REQUIRED WORK
Every line of the data must be retyped exactly as it stands.

RECORDS FOR THE EXERCISE
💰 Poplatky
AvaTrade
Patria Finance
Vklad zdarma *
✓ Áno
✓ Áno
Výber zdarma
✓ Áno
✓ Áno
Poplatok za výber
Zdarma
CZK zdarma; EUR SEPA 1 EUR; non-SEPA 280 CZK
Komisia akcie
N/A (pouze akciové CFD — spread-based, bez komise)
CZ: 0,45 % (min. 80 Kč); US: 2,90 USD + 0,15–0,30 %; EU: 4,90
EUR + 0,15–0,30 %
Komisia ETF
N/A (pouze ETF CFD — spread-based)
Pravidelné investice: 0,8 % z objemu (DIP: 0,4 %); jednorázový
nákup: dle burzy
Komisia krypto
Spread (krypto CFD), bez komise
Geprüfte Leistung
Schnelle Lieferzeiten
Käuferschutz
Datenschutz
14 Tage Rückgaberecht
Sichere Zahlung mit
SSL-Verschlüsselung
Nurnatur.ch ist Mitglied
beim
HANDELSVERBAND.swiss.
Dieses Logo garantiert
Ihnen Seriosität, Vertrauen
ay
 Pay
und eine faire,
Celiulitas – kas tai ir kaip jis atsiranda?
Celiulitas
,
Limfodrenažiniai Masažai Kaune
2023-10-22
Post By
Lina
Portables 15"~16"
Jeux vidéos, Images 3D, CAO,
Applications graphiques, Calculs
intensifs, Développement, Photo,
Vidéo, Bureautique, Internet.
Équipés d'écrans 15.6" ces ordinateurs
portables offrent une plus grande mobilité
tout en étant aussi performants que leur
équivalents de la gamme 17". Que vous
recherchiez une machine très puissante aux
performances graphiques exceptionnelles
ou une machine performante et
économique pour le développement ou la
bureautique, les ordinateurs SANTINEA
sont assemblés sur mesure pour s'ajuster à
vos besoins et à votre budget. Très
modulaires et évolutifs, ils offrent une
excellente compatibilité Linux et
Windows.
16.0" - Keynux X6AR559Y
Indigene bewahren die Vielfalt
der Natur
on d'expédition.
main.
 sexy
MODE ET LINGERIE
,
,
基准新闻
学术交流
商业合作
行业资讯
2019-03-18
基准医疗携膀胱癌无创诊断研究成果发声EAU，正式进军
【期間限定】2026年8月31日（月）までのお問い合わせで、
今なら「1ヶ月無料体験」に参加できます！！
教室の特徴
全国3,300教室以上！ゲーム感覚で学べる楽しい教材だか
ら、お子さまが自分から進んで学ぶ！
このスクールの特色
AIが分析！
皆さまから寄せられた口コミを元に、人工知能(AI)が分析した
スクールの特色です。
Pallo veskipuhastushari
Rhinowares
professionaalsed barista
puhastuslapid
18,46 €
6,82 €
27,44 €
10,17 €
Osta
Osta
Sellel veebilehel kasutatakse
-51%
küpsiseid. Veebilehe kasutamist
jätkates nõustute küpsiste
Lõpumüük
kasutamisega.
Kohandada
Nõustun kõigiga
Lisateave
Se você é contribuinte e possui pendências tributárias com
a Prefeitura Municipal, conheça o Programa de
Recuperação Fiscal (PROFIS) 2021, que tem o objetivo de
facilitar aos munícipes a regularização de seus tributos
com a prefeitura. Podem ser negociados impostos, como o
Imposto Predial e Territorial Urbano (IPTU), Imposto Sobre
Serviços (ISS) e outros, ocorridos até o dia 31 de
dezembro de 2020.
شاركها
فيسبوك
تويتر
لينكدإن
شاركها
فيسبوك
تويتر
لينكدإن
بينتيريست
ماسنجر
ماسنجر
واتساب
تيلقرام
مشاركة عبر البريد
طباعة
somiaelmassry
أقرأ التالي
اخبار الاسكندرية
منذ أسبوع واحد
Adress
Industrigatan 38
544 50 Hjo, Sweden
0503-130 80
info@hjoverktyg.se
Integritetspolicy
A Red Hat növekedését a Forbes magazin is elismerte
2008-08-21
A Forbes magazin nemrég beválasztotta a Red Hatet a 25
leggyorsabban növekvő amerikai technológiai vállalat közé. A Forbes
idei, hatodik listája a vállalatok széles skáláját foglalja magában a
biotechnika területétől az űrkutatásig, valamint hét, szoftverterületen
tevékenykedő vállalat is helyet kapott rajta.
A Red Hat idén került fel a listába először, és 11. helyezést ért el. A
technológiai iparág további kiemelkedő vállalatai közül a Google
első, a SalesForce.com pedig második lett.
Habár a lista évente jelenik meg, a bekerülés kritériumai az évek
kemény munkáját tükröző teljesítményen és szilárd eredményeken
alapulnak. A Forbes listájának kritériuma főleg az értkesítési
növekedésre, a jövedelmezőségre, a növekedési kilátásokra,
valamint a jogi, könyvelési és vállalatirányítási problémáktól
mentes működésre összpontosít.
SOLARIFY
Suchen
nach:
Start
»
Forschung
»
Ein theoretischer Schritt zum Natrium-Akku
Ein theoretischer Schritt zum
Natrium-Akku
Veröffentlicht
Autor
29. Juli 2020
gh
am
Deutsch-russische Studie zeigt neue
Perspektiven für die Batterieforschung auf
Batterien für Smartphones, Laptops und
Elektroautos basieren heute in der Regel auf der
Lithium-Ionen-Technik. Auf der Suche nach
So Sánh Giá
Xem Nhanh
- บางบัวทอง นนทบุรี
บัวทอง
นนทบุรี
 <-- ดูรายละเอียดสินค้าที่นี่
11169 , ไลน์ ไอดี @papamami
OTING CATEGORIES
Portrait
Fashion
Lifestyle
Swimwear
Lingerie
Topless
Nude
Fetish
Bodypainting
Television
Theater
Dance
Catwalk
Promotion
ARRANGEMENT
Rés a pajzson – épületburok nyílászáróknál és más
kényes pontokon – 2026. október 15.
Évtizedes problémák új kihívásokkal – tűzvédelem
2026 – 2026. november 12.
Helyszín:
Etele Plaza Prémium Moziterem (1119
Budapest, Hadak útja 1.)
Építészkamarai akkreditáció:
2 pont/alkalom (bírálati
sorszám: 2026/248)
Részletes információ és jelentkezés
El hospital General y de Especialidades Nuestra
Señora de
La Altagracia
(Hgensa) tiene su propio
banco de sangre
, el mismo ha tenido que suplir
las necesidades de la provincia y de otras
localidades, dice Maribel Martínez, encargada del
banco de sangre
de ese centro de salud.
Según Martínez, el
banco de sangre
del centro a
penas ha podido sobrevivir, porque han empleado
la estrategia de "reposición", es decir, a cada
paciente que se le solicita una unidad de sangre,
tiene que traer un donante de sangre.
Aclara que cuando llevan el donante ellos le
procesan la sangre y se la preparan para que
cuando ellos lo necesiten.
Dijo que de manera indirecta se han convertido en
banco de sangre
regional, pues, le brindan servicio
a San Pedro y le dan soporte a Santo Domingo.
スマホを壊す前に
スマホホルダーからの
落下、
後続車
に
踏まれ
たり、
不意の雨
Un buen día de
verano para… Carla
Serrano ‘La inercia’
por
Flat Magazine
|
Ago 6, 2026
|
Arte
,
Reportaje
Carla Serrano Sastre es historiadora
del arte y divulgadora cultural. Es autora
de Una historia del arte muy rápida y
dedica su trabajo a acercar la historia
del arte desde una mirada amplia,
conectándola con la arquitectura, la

SOLUTION
💰 Poplatky
AvaTrade
Patria Finance
Vklad zdarma *
✓ Áno
✓ Áno
Výber zdarma
✓ Áno
✓ Áno
Poplatok za výber
Zdarma
CZK zdarma; EUR SEPA 1 EUR; non-SEPA 280 CZK
Komisia akcie
N/A (pouze akciové CFD — spread-based, bez komise)
CZ: 0,45 % (min. 80 Kč); US: 2,90 USD + 0,15–0,30 %; EU: 4,90
EUR + 0,15–0,30 %
Komisia ETF
N/A (pouze ETF CFD — spread-based)
Pravidelné investice: 0,8 % z objemu (DIP: 0,4 %); jednorázový
nákup: dle burzy
Komisia krypto
Spread (krypto CFD), bez komise
Geprüfte Leistung
Schnelle Lieferzeiten
Käuferschutz
Datenschutz
14 Tage Rückgaberecht
Sichere Zahlung mit
SSL-Verschlüsselung
Nurnatur.ch ist Mitglied
beim
HANDELSVERBAND.swiss.
Dieses Logo garantiert
Ihnen Seriosität, Vertrauen
ay
 Pay
und eine faire,
Celiulitas – kas tai ir kaip jis atsiranda?
Celiulitas
,
Limfodrenažiniai Masažai Kaune
2023-10-22
Post By
Lina
Portables 15"~16"
Jeux vidéos, Images 3D, CAO,
Applications graphiques, Calculs
intensifs, Développement, Photo,
Vidéo, Bureautique, Internet.
Équipés d'écrans 15.6" ces ordinateurs
portables offrent une plus grande mobilité
tout en étant aussi performants que leur
équivalents de la gamme 17". Que vous
recherchiez une machine très puissante aux
performances graphiques exceptionnelles
ou une machine performante et
économique pour le développement ou la
bureautique, les ordinateurs SANTINEA
sont assemblés sur mesure pour s'ajuster à
vos besoins et à votre budget. Très
modulaires et évolutifs, ils offrent une
excellente compatibilité Linux et
Windows.
16.0" - Keynux X6AR559Y
Indigene bewahren die Vielfalt
der Natur
on d'expédition.
main.
 sexy
MODE ET LINGERIE
,
,
基准新闻
学术交流
商业合作
行业资讯
2019-03-18
基准医疗携膀胱癌无创诊断研究成果发声EAU，正式进军
【期間限定】2026年8月31日（月）までのお問い合わせで、
今なら「1ヶ月無料体験」に参加できます！！
教室の特徴
全国3,300教室以上！ゲーム感覚で学べる楽しい教材だか
ら、お子さまが自分から進んで学ぶ！
このスクールの特色
AIが分析！
皆さまから寄せられた口コミを元に、人工知能(AI)が分析した
スクールの特色です。
Pallo veskipuhastushari
Rhinowares
professionaalsed barista
puhastuslapid
18,46 €
6,82 €
27,44 €
10,17 €
Osta
Osta
Sellel veebilehel kasutatakse
-51%
küpsiseid. Veebilehe kasutamist
jätkates nõustute küpsiste
Lõpumüük
kasutamisega.
Kohandada
Nõustun kõigiga
Lisateave
Se você é contribuinte e possui pendências tributárias com
a Prefeitura Municipal, conheça o Programa de
Recuperação Fiscal (PROFIS) 2021, que tem o objetivo de
facilitar aos munícipes a regularização de seus tributos
com a prefeitura. Podem ser negociados impostos, como o
Imposto Predial e Territorial Urbano (IPTU), Imposto Sobre
Serviços (ISS) e outros, ocorridos até o dia 31 de
dezembro de 2020.
شاركها
فيسبوك
تويتر
لينكدإن
شاركها
فيسبوك
تويتر
لينكدإن
بينتيريست
ماسنجر
ماسنجر
واتساب
تيلقرام
مشاركة عبر البريد
طباعة
somiaelmassry
أقرأ التالي
اخبار الاسكندرية
منذ أسبوع واحد
Adress
Industrigatan 38
544 50 Hjo, Sweden
0503-130 80
info@hjoverktyg.se
Integritetspolicy
A Red Hat növekedését a Forbes magazin is elismerte
2008-08-21
A Forbes magazin nemrég beválasztotta a Red Hatet a 25
leggyorsabban növekvő amerikai technológiai vállalat közé. A Forbes
idei, hatodik listája a vállalatok széles skáláját foglalja magában a
biotechnika területétől az űrkutatásig, valamint hét, szoftverterületen
tevékenykedő vállalat is helyet kapott rajta.
A Red Hat idén került fel a listába először, és 11. helyezést ért el. A
technológiai iparág további kiemelkedő vállalatai közül a Google
első, a SalesForce.com pedig második lett.
Habár a lista évente jelenik meg, a bekerülés kritériumai az évek
kemény munkáját tükröző teljesítményen és szilárd eredményeken
alapulnak. A Forbes listájának kritériuma főleg az értkesítési
növekedésre, a jövedelmezőségre, a növekedési kilátásokra,
valamint a jogi, könyvelési és vállalatirányítási problémáktól
mentes működésre összpontosít.
SOLARIFY
Suchen
nach:
Start
»
Forschung
»
Ein theoretischer Schritt zum Natrium-Akku
Ein theoretischer Schritt zum
Natrium-Akku
Veröffentlicht
Autor
29. Juli 2020
gh
am
Deutsch-russische Studie zeigt neue
Perspektiven für die Batterieforschung auf
Batterien für Smartphones, Laptops und
Elektroautos basieren heute in der Regel auf der
Lithium-Ionen-Technik. Auf der Suche nach
So Sánh Giá
Xem Nhanh
- บางบัวทอง นนทบุรี
บัวทอง
นนทบุรี
 <-- ดูรายละเอียดสินค้าที่นี่
11169 , ไลน์ ไอดี @papamami
OTING CATEGORIES
Portrait
Fashion
Lifestyle
Swimwear
Lingerie
Topless
Nude
Fetish
Bodypainting
Television
Theater
Dance
Catwalk
Promotion
ARRANGEMENT
Rés a pajzson – épületburok nyílászáróknál és más
kényes pontokon – 2026. október 15.
Évtizedes problémák új kihívásokkal – tűzvédelem
2026 – 2026. november 12.
Helyszín:
Etele Plaza Prémium Moziterem (1119
Budapest, Hadak útja 1.)
Építészkamarai akkreditáció:
2 pont/alkalom (bírálati
sorszám: 2026/248)
Részletes információ és jelentkezés
El hospital General y de Especialidades Nuestra
Señora de
La Altagracia
(Hgensa) tiene su propio
banco de sangre
, el mismo ha tenido que suplir
las necesidades de la provincia y de otras
localidades, dice Maribel Martínez, encargada del
banco de sangre
de ese centro de salud.
Según Martínez, el
banco de sangre
del centro a
penas ha podido sobrevivir, porque han empleado
la estrategia de "reposición", es decir, a cada
paciente que se le solicita una unidad de sangre,
tiene que traer un donante de sangre.
Aclara que cuando llevan el donante ellos le
procesan la sangre y se la preparan para que
cuando ellos lo necesiten.
Dijo que de manera indirecta se han convertido en
banco de sangre
regional, pues, le brindan servicio
a San Pedro y le dan soporte a Santo Domingo.
スマホを壊す前に
スマホホルダーからの
落下、
後続車
に
踏まれ
たり、
不意の雨
Un buen día de
verano para… Carla
Serrano ‘La inercia’
por
Flat Magazine
|
Ago 6, 2026
|
Arte
,
Reportaje
Carla Serrano Sastre es historiadora
del arte y divulgadora cultural. Es autora
de Una historia del arte muy rápida y
dedica su trabajo a acercar la historia
del arte desde una mirada amplia,
conectándola con la arquitectura, la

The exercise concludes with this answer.